Introducción
Los departamentos de emergencias están estructurados en diferentes áreas, diseñadas para optimizar la atención de los pacientes según las características de su condición clínica. Entre estas, el área de trauma shock desempeña un papel fundamental en la atención de pacientes críticamente enfermos. Esta unidad está destinada al manejo avanzado de pacientes con inestabilidad hemodinámica o compromiso vital que requieren monitorización continua e intervenciones inmediatas para preservar la vida. Asimismo, incluye la atención de pacientes en paro respiratorio y/o cardiorrespiratorio, constituyendo un componente esencial del abordaje integral en los servicios de emergencias1.
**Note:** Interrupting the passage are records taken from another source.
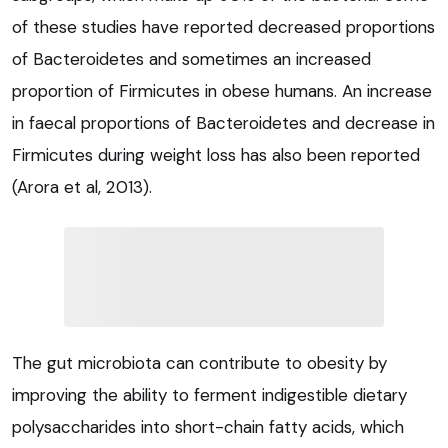
of these studies have reported decreased proportions
of Bacteroidetes and sometimes an increased
proportion of Firmicutes in obese humans. An increase
in faecal proportions of Bacteroidetes and decrease in
Firmicutes during weight loss has also been reported
(Arora et al, 2013).
The gut microbiota can contribute to obesity by
improving the ability to ferment indigestible dietary
polysaccharides into short-chain fatty acids, which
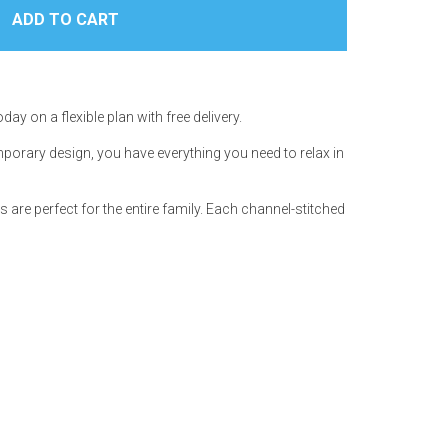
day on a flexible plan with free delivery.
porary design, you have everything you need to relax in
s are perfect for the entire family. Each channel-stitched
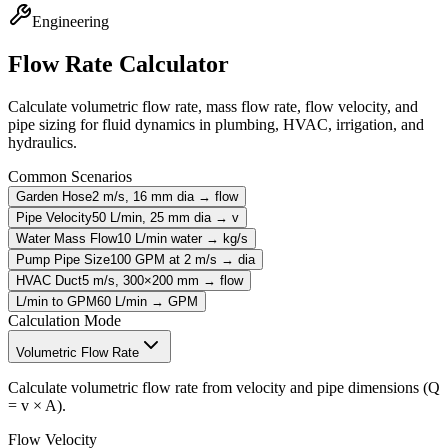
Engineering
Flow Rate Calculator
Calculate volumetric flow rate, mass flow rate, flow velocity, and
pipe sizing for fluid dynamics in plumbing, HVAC, irrigation, and
hydraulics.
Common Scenarios
Garden Hose
2 m/s, 16 mm dia → flow
Pipe Velocity
50 L/min, 25 mm dia → v
Water Mass Flow
10 L/min water → kg/s
Pump Pipe Size
100 GPM at 2 m/s → dia
HVAC Duct
5 m/s, 300×200 mm → flow
L/min to GPM
60 L/min → GPM
Calculation Mode
Volumetric Flow Rate
Calculate volumetric flow rate from velocity and pipe dimensions (Q
= v × A).
Flow Velocity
La variedad y complejidad de los diagnósticos, junto con la presencia de una amenaza vital inmediata, justifican el manejo inicial de estos pacientes en áreas especializadas del servicio de emergencias. Esto se sustenta en la disponibilidad de monitorización avanzada, apoyo diagnóstico (laboratorio e imágenes) y personal altamente capacitado, lo que permite una evaluación interdisciplinaria y una interconsulta oportuna2.
Además, este entorno se caracteriza por la necesidad de realizar procedimientos avanzados e invasivos de forma inmediata, dado que cualquier retraso puede comprometer la vida del paciente. En este contexto, la ejecución de dichos procedimientos es frecuente y resulta fundamental para una adecuada monitorización y el manejo oportuno de posibles complicaciones3.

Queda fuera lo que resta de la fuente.